Well, first—to be clear—there will certainly be a shifting of the goalposts. With Roe gone, attention will turn to a national ban on abortion. Or more likely, a series of national bans, each one more draconian than the last, and all offering the states the option to be still more extreme. But this won’t have the same impact, as it doesn’t have the unifying singularity of “Roe,” which gives a name to the enemy.

So how will the right continue to motivate those followers who see themselves as religious and need to convince themselves that this religion demands nothing more than voting Republican?

The sad and obvious answer is that they will try to overturn the gay marriage.

Of course, opposition to gay marriage is nothing new on the right. For some time now right-wing Christians have effectively reduced their religion to three commandments: overturn Roe, hate gays, and vote Republican. (With the last one essentially a shorthand for the first two.) But until Obergefell, opposing gay rights was too abstract to win voters; it’s hard to rally people in support of something they already have.

So now, when Roe v. Wade is officially overturned, I fully expect Fox News and the other Republican media affiliates to try to make Obergefell into the new Roe. I expect protests and vigils and heartfelt testimony from megachurch pulpits. And I absolutely expect every single elected Republican to wholeheartedly endorse the effort, because they will see that doing so might enable them to hold on to power.

Will this work?

I suspect not. I hope not. And I can think of at least three reasons why it might fail. First, gay marriage is hugely popular, and getting more popular all the time. Second, gay people are much more part of mainstream media than abortion ever was. For all the remaining prejudice, gays show up in television and movies far more often than does someone getting an abortion. This may seem minor, but it is really the foundation of how a whole generation defines “normal.” And finally, “Obergefell” is simply a hard name to say or remember. With villains, you really need an easy slogan.

That being said, Roe is (was?) also very popular, so the Supreme Court has made it very clear that popularity isn’t a deterrent.

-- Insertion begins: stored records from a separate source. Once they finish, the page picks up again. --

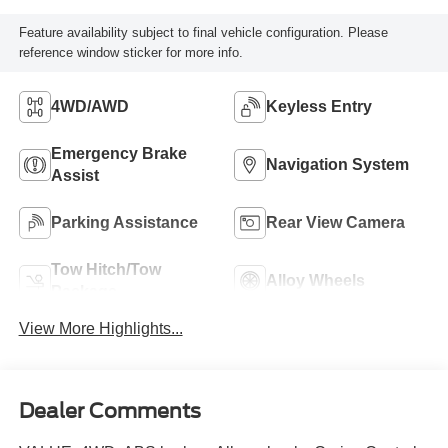
Feature availability subject to final vehicle configuration. Please
reference window sticker for more info.
4WD/AWD
Keyless Entry
Emergency Brake
Navigation System
Assist
Parking Assistance
Rear View Camera
Tow Hitch/Tow
Alloy Wheels
Package
View More Highlights...
Dealer Comments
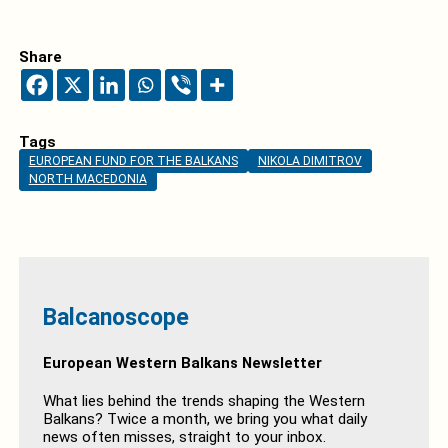
Share
Tags
EUROPEAN FUND FOR THE BALKANS
NIKOLA DIMITROV
NORTH MACEDONIA
Balcanoscope
European Western Balkans Newsletter
What lies behind the trends shaping the Western
Balkans? Twice a month, we bring you what daily
news often misses, straight to your inbox.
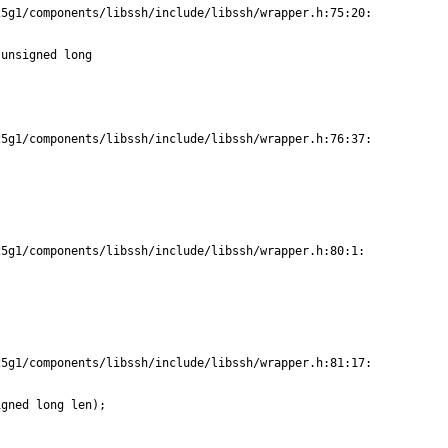
5g1/components/libssh/include/libssh/wrapper.h:75:20:

unsigned long

5g1/components/libssh/include/libssh/wrapper.h:76:37:

5g1/components/libssh/include/libssh/wrapper.h:80:1:

5g1/components/libssh/include/libssh/wrapper.h:81:17:

gned long len);
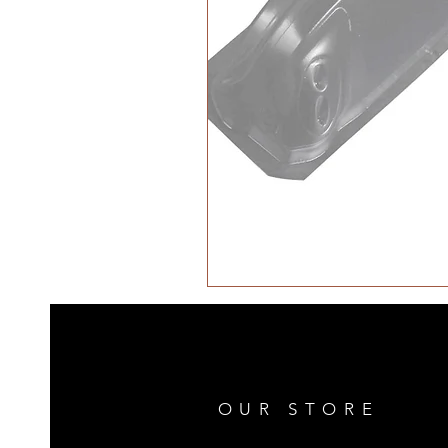
OUR STORE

The Court has also made its disdain for Obergefell quite clear, as evidenced in the leaked Alito opinion. And the Court has amply demonstrated in a number of cases a willingness to go through tortuous legal contortions to justify support for whatever Republicans currently want. Any notion that they are “above politics” can now be rightfully laughed off.

Furthermore, the Republican Party has been transparent in its prejudice of late, attacking trans children and toeing the Q-line by linking the entire LGBTQ community to pedophilia at every turn.

So don’t think anyone is safe. Republicans have mastered the art of making the powerful majority feel threatened by the marginalized minority, and they’re absolutely willing to sacrifice any number of LGBTQ kids on the altar of their power.